> [WORK REQUIRED]:
From the listing below, copy only the lines running from the line that contains "Obviously, you can" to the line that contains "Tracker fan with", both included.

> [AVAILABLE DATA]:
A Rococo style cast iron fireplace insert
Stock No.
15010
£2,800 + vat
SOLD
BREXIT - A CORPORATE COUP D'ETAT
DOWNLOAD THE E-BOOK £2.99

==

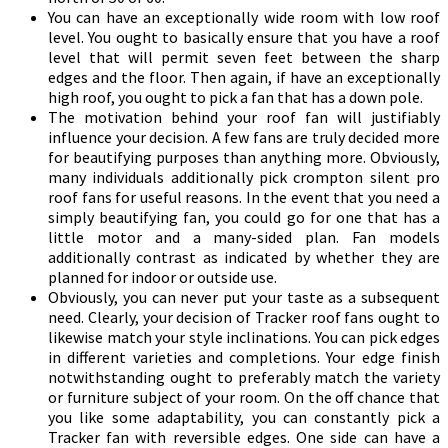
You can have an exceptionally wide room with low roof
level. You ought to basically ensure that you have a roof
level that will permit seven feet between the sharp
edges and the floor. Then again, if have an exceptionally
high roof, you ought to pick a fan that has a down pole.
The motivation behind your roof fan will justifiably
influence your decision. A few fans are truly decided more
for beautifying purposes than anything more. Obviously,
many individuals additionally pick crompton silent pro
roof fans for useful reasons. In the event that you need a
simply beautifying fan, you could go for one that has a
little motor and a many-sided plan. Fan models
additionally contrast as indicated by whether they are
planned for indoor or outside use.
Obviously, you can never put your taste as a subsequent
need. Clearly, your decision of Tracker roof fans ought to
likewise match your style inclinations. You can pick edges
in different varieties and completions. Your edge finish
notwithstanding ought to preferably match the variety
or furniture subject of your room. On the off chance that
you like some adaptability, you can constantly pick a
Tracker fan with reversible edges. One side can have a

> [REPLY]:
Obviously, you can never put your taste as a subsequent
need. Clearly, your decision of Tracker roof fans ought to
likewise match your style inclinations. You can pick edges
in different varieties and completions. Your edge finish
notwithstanding ought to preferably match the variety
or furniture subject of your room. On the off chance that
you like some adaptability, you can constantly pick a
Tracker fan with reversible edges. One side can have a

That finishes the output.